Hospice Article
Posted by Patti on February 17th, 2006 / Print This Post
Hospice nursing is different from all other specialties. I agree, it takes a special person to do this work. I have seen them in action- hospice doctors, nurses, aides…they are compassionate and think outside the box. It’s refreshing in spite of the caseload.
Hospice is not like the rest of the medical profession. There are some similarities to be sure, but the men and women who provide hospice care are endowed with a special temperament.Their successes and failures are judged differently than other health care professionals because hospice patients share one thing in common: They are going to die — soon.
There are steps that can be taken to ease pain or bring a smile to someone’s face in the last stages of life. But the moments of joy are interspersed with those of profound sadness. Modern medicine can do nothing to cure hospice patients, nor can anything be done to delay the inevitable.
Death is something all hospice workers know well and they are not immune to the pain and suffering their patients and their families go through.
“The hardest part is when a young person with a family dies,” said home health aide Carol Feltz. “When I think about how they are leaving behind a spouse and young kids, those are the times I cry.”

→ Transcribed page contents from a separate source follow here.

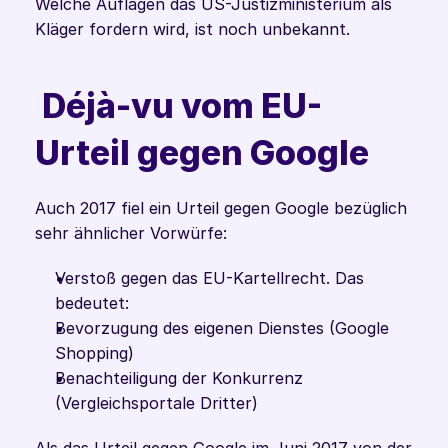
Welche Auflagen das US-Justizministerium als 
Kläger fordern wird, ist noch unbekannt.
 Déjà-vu vom EU-
Urteil gegen Google
Auch 2017 fiel ein Urteil gegen Google bezüglich 
sehr ähnlicher Vorwürfe: 
Verstoß gegen das EU-Kartellrecht. Das 
bedeutet:
Bevorzugung des eigenen Dienstes (Google 
Shopping)
Benachteiligung der Konkurrenz 
(Vergleichsportale Dritter)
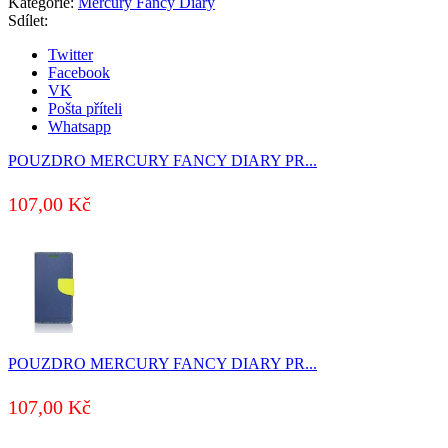
Kategorie:
Mercury Fancy Diary
Sdílet:
Twitter
Facebook
VK
Pošta příteli
Whatsapp
POUZDRO MERCURY FANCY DIARY PR...
107,00
Kč
POUZDRO MERCURY FANCY DIARY PR...
107,00
Kč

Nurse Angela Cieslewicz said she has seen dozens of people die in her four-plus years working at Ministry Home Care.
“Sure, all of my patients are going to die, and that could be pretty depressing,” she said. “But for me, it all depends on how you look at it. I can help my patients have the best quality of life for as long as they have life left. I like to look at it that way.”
Hospice care is not for everyone. Volunteer coordinator Lynda Pilot said the nurses who work in hospice are unlike most.

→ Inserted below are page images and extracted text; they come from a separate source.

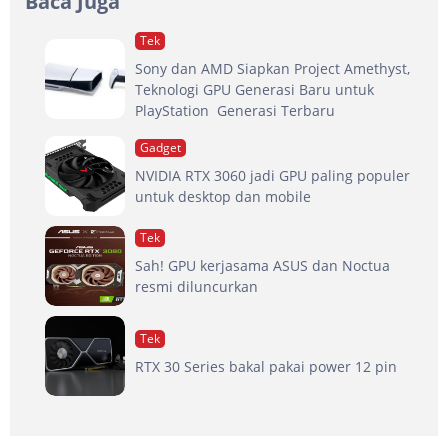
Baca Juga
Tek
Sony dan AMD Siapkan Project Amethyst,
Teknologi GPU Generasi Baru untuk
PlayStation Generasi Terbaru
Gadget
NVIDIA RTX 3060 jadi GPU paling populer
untuk desktop dan mobile
Tek
Sah! GPU kerjasama ASUS dan Noctua
resmi diluncurkan
Tek
RTX 30 Series bakal pakai power 12 pin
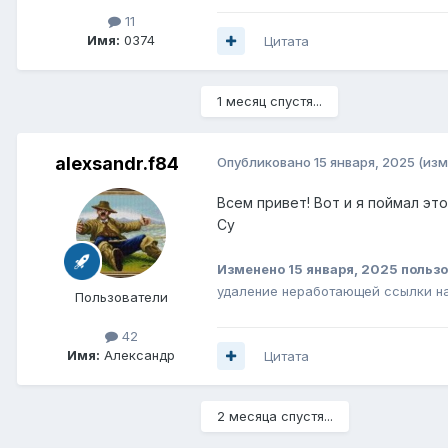
11
Имя:
0374
Цитата
1 месяц спустя...
alexsandr.f84
Опубликовано
15 января, 2025
(изм
Всем привет! Вот и я поймал это
Су
Изменено
15 января, 2025
пользо
удаление неработающей ссылки на
Пользователи
42
Имя:
Александр
Цитата
2 месяца спустя...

“They like a great deal of autonomy and work best in a setting where they are on their own,” she said. “It is a different kind of work and it requires a special kind of person.”

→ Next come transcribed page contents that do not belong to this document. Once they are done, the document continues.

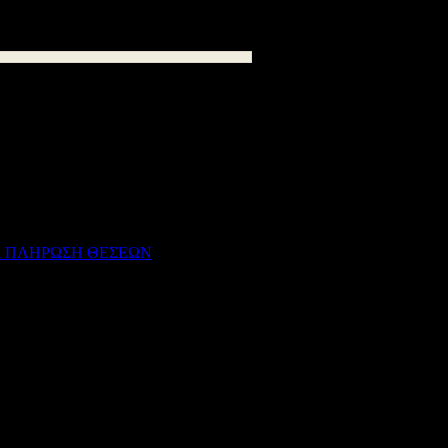
και καλούμε τους ενδιαφερόμενους
ς
από τη Δευτέρα 20 Οκτωβρίου 2025
οακαρνανίας, είτε μέσω ηλεκτρονικού
56 kB
Α ΠΛΗΡΩΣΗ ΘΕΣΕΩΝ
1315
kB
46 kB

Hospice workers are drawn to the profession for many reasons, and some of them are personal.
“I tell the people here that I will be working one day and the next day someone will be giving me a bath,” Feltz said. “My mother-in-law had hospice care and after I saw how wonderful they treated her up until the end I knew I wanted to do something like that; I wanted to give back.”
This is a work that follows you home at the end of the day. Leaving it behind is not an option, so you have to learn to live with it.
“I am a hospice nurse, I don’t have two lives. This is not something I can shut off,” Cieslewicz said. “I have three kids and they know I take care of people who are dying. And when my pager goes off they know it’s not a good thing.”
Patients who receive hospice care at Ministry must first decide where they want to die. Care can be provided in assisted living homes, nursing homes or at home.
A team of nurses, home health aides, doctors, therapists and volunteers offer a holistic approach to care for the patient and the family.
It is with the families that Cieslewicz finds the most joy and purpose to her work.
“There are a lot of tears, especially at the end,” she said. “Families realize that they have been fighting over the silliest things for the last 25 years and now it just didn’t matter.
“When I see one person’s eyes light up I don’t need a thank you. When I give someone comfort, when I ease someone’s pain or when I give a family member the courage they need to care for a loved one, that is the thanks I need.”
Ministry accepts patients based on referrals from doctors, families or patients. The typical patient has a life expectancy of six months or less.
Hospice work teaches you to not fear death, but to revere it instead. A hospice also serves as a place to find energy for life.
“Everyone always thinks death is so sad, and it is,” Feltz said. “But after working in hospice for a while I have learned that it is not as sad as I always thought it was. There is something to learn about life from death and hospice teaches you that.”